Make the `AllowAll` and `DisallowAll` instances public #36

thewizardplusplus · 2022-07-16T23:29:09Z

It may be useful in the following cases:

Unit tests. Let's assume we are testing a function that filters a list of links with a previously parsed robots.txt file. How do we check the case when a robots.txt file disallows all links? Now it is possible only with actual parsing of the corresponding robots.txt file.
Errors not related to the network. Let's assume we are collecting a cache of parsed robots.txt files. What should we put in it in case of an error? Yes, the library has the useful functions analyze a status of a response, but not all errors are due to network problems (for example, let the cache accepts links as strings and parses them to construct a link to robots.txt files; this parsing may result in an error).
Support for temporary ignoring robots.txt files. Let's assume we want to allow a user to ignore robots.txt files through a special option. That is, allow all links. Now again, it is possible only with actual parsing of the corresponding robots.txt file.

I suppose it would be more comfortable to use the prepared public instances for allowing and disallowing all links.
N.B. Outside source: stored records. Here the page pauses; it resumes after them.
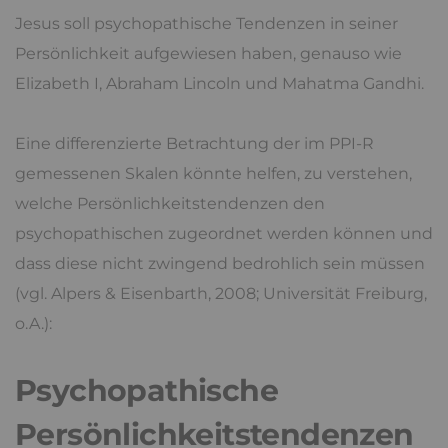
Jesus soll psychopathische Tendenzen in seiner
Persönlichkeit aufgewiesen haben, genauso wie
Elizabeth I, Abraham Lincoln und Mahatma Gandhi.
Eine differenzierte Betrachtung der im PPI-R
gemessenen Skalen könnte helfen, zu verstehen,
welche Persönlichkeitstendenzen den
psychopathischen zugeordnet werden können und
dass diese nicht zwingend bedrohlich sein müssen
(vgl. Alpers & Eisenbarth, 2008; Universität Freiburg,
o.A.):
Psychopathische
Persönlichkeitstendenzen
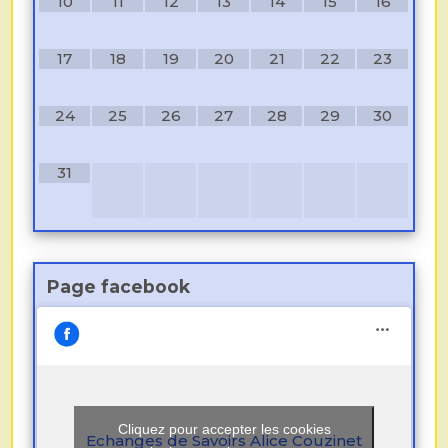
10
11
12
13
14
15
16
17
18
19
20
21
22
23
24
25
26
27
28
29
30
31
Page facebook
Cliquez pour accepter les cookies
Echanges de Savoirs Alice Couzinet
temoto · 2022-07-17T13:19:09Z

You can't just make a *variable* public, because that allows accidental or malicious mutation outside of package. Current unit tests check that some agent is allowed on some path. I'm not sure that extracting (dis)allowall is beneficial. You would repeat part of group.test function in your code to check against new value. How is that better? Other arguments seem to want marshalling to save result of parsing and reuse it later. But what's wrong with just reparsing robots file again? It's pretty fast.

…

On Sun, Jul 17, 2022, 02:29 thewizardplusplus ***@***.***> wrote: It may be useful in the following cases: - *Unit tests.* Let's assume we are testing a function that filters a list of links with a previously parsed robots.txt file. How do we check the case when a robots.txt file disallows all links? Now it is possible only with actual parsing of the corresponding robots.txt file. - *Errors not related to the network.* Let's assume we are collecting a cache of parsed robots.txt files. What should we put in it in case of an error? Yes, the library has the useful functions analyze a status of a response, but not all errors are due to network problems (for example, let the cache accepts links as strings and parses them to construct a link to robots.txt files; this parsing may result in an error). - *Support for temporary ignoring robots.txt files.* Let's assume we want to allow a user to ignore robots.txt files through a special option. That is, allow all links. Now again, it is possible only with actual parsing of the corresponding robots.txt file. I suppose it would be more comfortable to use the prepared public instances for allowing and disallowing all links. ------------------------------ You can view, comment on, or merge this pull request online at: #36 Commit Summary - 1727854 <1727854> Make the `AllowAll` instance public - 60a6ab8 <60a6ab8> Make the `DisallowAll` instance public File Changes (1 file <https://github.com/temoto/robotstxt/pull/36/files>) - *M* robotstxt.go <https://github.com/temoto/robotstxt/pull/36/files#diff-67807f83711144695da19186cfc6d8f8df05669cb2640d5d926a2bf65aa0f50e> (12) Patch Links: - https://github.com/temoto/robotstxt/pull/36.patch - https://github.com/temoto/robotstxt/pull/36.diff — Reply to this email directly, view it on GitHub <#36>, or unsubscribe <https://github.com/notifications/unsubscribe-auth/AAAGTMNSCNET5XHUIQWBAR3VUNAU7ANCNFSM53YZ3ISQ> . You are receiving this because you are subscribed to this thread.Message ID: ***@***.***>

thewizardplusplus · 2022-07-18T09:31:12Z

You can't just make a variable public, because that allows accidental or
malicious mutation outside of package.

This is common practice in Go, recall io.EOF or http.DefaultClient. The latter is the full equivalent of our case.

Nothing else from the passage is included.